= KKnD (series) =

Video game series

The KKnD logo as seen in the original game.

KKnD, or Krush, Kill 'n' Destroy is a series of post-apocalyptic real-time strategy games by Beam Software. KKnD was released in 1997, while a sequel - KKND2: Krossfire was released in 1998. KKnD Xtreme, an expanded version of the original, featuring extra missions and enhancements, was released in 1997, and later re-released on GOG.com in 2012.

All games in the series feature a campaign for each of the different factions in each game, alongside multiplayer capabilities.

==Games in the series==
- KKnD (1997)
- KKnD Xtreme (1997)
- KKnD 2: Krossfire (1998)
- KKnD: Infiltrator (1999, spin-off, cancelled)

==Story==
The year 2079 AD saw the realisation of Mankind's ultimate nightmare: an all-out nuclear war exterminates a quarter of the world's population almost instantly. Infrastructure collapses as mutagenic viruses infect humans and animals alike. Most of the survivors of the attack (aptly named the Survivors) live underground. Those who don't are mutated by the viruses and nuclear fallout (what they call the Evolved). 2141 sees the underground dwellers breaking through to the surface, after living underground for decades. Soon enough, the "Evolved" and "Survivors" meet. The Evolved and the Survivors do battle until the Survivors are surrounded at their underground HQ. The battle ends in a stalemate and both the Evolved and the Survivors retreat to recoup their losses for the next 40 years.

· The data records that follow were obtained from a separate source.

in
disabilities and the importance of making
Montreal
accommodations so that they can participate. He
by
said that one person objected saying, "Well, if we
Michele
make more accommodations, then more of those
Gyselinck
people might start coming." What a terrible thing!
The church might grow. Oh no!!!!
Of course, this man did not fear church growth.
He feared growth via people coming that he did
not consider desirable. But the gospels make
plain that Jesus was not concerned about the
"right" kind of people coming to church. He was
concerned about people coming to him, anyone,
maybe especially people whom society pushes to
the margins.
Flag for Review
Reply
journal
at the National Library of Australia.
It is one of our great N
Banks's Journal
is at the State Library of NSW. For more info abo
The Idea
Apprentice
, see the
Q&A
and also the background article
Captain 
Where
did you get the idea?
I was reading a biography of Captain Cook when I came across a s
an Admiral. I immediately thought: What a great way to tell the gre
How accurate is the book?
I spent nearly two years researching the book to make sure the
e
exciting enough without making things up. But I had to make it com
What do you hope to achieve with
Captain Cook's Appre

The Survivors return underground, re-evaluate their strategy and try to determine why they were nearly wiped out by the "freakers". Over time, they regroup and build new, superior weaponry in their determination to win the war for the surface. The Evolved retreat far into the wastelands and in turn wonder why they suffered such a loss against the "symmetrics". The Evolved council decree that use of pre-war technology had angered their gods, who denied them their victory as punishment. As a result, the Evolved shun pre-war machines and begin to utilise mutated animals in combat.

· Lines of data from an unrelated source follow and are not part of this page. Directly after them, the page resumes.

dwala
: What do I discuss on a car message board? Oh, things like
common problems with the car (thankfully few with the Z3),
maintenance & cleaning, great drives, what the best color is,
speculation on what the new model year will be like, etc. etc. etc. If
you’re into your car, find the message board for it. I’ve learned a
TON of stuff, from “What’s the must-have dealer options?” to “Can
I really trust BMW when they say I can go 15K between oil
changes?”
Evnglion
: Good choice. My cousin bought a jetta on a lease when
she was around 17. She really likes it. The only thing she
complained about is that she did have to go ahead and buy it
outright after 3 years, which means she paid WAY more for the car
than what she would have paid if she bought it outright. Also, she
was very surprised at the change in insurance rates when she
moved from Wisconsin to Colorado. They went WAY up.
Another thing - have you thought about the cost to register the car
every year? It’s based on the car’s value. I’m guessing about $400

As the decades pass, a third faction arises: Series 9, agricultural robots who have developed self-awareness and begun to construct their own unique weapons of war.

After the war of 2079, the Series 9 agriculture robots realized their reason for existence was wiped out along with the withered crops. In time, partially malfunctioning due to the nuclear exchange, they begin to cultivate a deep-seated hate towards all humans. Series 9 focus first on the destruction of Series 5, 6, 7 and 8, Series 1-4 having already been wiped out in 2079. When Series 9 subsequently moved to attack the Survivors and the Evolved during their initial conflict, they quickly discovered that the organics possessed far greater weaponry in comparison to their agricultural tools. While the war for the surface raged on and then fell silent for 40 years, Series 9 developed their own weaponry in silence, in preparation for the next bout of hostilities.

In the end, the Survivors emerge victorious. Over time, nature returns to the Earth and the survivors rebuild their world far better than their old world.

==Gameplay==
The gameplay in the KKnD series is similar to that of other real-time strategy games, such as Command & Conquer and StarCraft, created by Westwood and Blizzard respectively. The player uses resources to manufacture buildings which can create units and vehicles, which are used to exterminate opposing forces. Like the Z series of games, KKnD is tongue-in-cheek, not taking itself too seriously.